Hi all,
I have setup pi-hole on a fresh install of debian 9, and connect my phone to the openvpn server where is pi-hole installed. I have made a traditional install, i mean without docker.
Here is my debug logs [✓] Your debug token is: m1lsavlmx5
I think the problem is:
[code][✗] dnsmasq daemon is inactive[/code[✗] dnsmasq daemon is inactive]
I hope someone can help me.
Best regards.
In V4.0, dnsmasq is embedded in pihole-FTL, and dnsmasq no longer runs as a separate process. The debug log will show dnsmasq as either failed or inactive.
pihole-FTL is running on port 53 in place of dnsmasq:
*** [ DIAGNOSING ]: Ports in use
...
*:53 pihole-FTL (IPv4)
*:53 pihole-FTL (IPv6)
https://docs.pi-hole.net/ftldns/dns-resolver/
Your debug log shows that Pi-Hole is blocking domains:
*** [ DIAGNOSING ]: Name resolution (IPv4) using a random blocked domain and a known ad-serving domain
[✓] staticnode23932.win is 0.0.0.0 via localhost (127.0.0.1)
[✓] staticnode23932.win is 0.0.0.0 via Pi-hole (92.222.72.77)
[✓] doubleclick.com is 216.58.209.238 via a remote, public DNS server (8.8.8.8)
The problem appears to lie in your network/VPN configuration. The requests from the clients are not getting to the Pi_hole. Look at the IP addresses assigned below:
[i] Default IPv4 gateway: 92.222.64.1
* Pinging 92.222.64.1...
[✗] Gateway did not respond. (https://discourse.pi-hole.net/t/why-is-a-default-gateway-important-for-pi-hole/3546)
*** [ DIAGNOSING ]: Setup variables
PIHOLE_INTERFACE=tun0
IPV4_ADDRESS=92.222.72.77/32
-rw-r--r-- 1 root root 42 Nov 13 13:25 /etc/pihole/local.list
92.222.72.77 network
92.222.72.77 pi.hole
Do you have Pi-Hole configured to listen on all interfaces, permit all origins?
I gona setup a new install because i have try so many thing ...
My advice - setup the Pi-Hole and get it running on your network.
Then, after it is running properly and serving your network clients, add the VPN service.
One thing at a time, or if it doesn't work somewhere along they way you won't know what caused the problem.
Ok i will do like this :
Thx for the help @jfb
i can't tell you that this is the correct interface. After you setup the VPS, when you install Pi-Hole you will need to select the correct interface for the assigned IP address.
Ok, i see so for sure i dont setup pi-hole on tun0 ?
You set up Pi-Hole on the active IP address and interface of the VPS, whichever that is for your VPS setup.
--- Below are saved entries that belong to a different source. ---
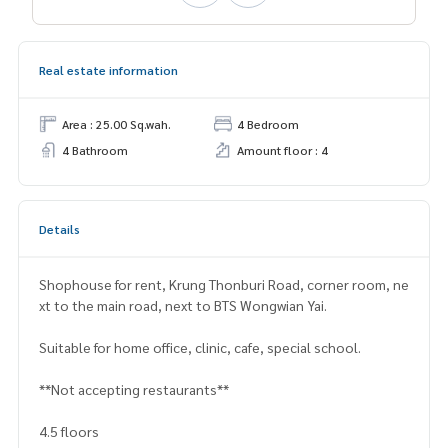
Real estate information
Area : 25.00 Sq.wah.
4 Bedroom
4 Bathroom
Amount floor : 4
Details
Shophouse for rent, Krung Thonburi Road, corner room, ne
xt to the main road, next to BTS Wongwian Yai.
Suitable for home office, clinic, cafe, special school.
**Not accepting restaurants**
4.5 floors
Ok, i whas realy wrong so.
I whas installing the vps -> vpn and at the end pi-hole on tun0
Gona try your way, bring back.
Thx.
If your VPS is publicly acessible, you do want to put on the VPN prior to installing Pi-Hole, or you'll be making an open DNS resolver. That is not a desired outcome.
New install without vpn for the moment. Installer on ipv4 and v6
[✓] Your debug token is: mgmcaksjiw
Your Pi-Hole is working but you have created an open resolver. You should get that secured behind a VPN immediately.
Here is my dig to your public IP of the VPS:
google.com @{Your Public IP}
;; global options: +cmd
;; Got answer:
;; ->>HEADER<<- opcode: QUERY, status: NOERROR, id: 39527
;; flags: qr rd ra; QUERY: 1, ANSWER: 1, AUTHORITY: 0, ADDITIONAL: 1
;; OPT PSEUDOSECTION:
; EDNS: version: 0, flags:; udp: 1452
;; QUESTION SECTION:
;google.com. IN A
;; ANSWER SECTION:
google.com. 212 IN A 216.58.215.46
;; Query time: 154 msec
;; SERVER: {Your Public IP}#53({Your Public IP})
;; WHEN: Tue Nov 13 12:52:13 CST 2018
;; MSG SIZE rcvd: 55
Sorry for this "noob" question but how i can secure that ?
Behind a vpn ? you mean install the vpn and setup pihole on this card ?
Edit: Can i block or just allow some port in ufw/iptables ?
Behind a VPN.
Where is your VPS hosted?
Ovh france
Which card are you referring to here?
Whas a bad question, the good one is, how to not be a openresolver ?
To avoid having an open resolver, do not install Pi-Hole on any device that is either (1) not protected behind a firewall or router, or (2) not access controlled by a VPN.
A typical home user installs Pi-Hole on a Pi or other similar SBC that is behind their network router, hidden from the internet by the router.
nothing i can do with iptables or ufw ?
You can improve security with those things, but a VPN is the best option.